Listed records START
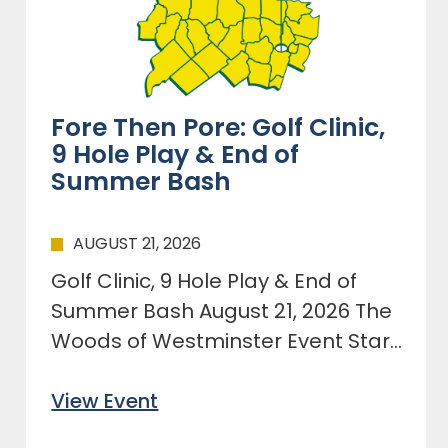
Fore Then Pore: Golf Clinic,
9 Hole Play & End of
Summer Bash
AUGUST 21, 2026
Golf Clinic, 9 Hole Play & End of
Summer Bash August 21, 2026 The
Woods of Westminster Event Start
at 1:00pm
View Event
Listed records END
Pick out each line in the material containing "Hole".

9 Hole Play & End of
Golf Clinic, 9 Hole Play & End of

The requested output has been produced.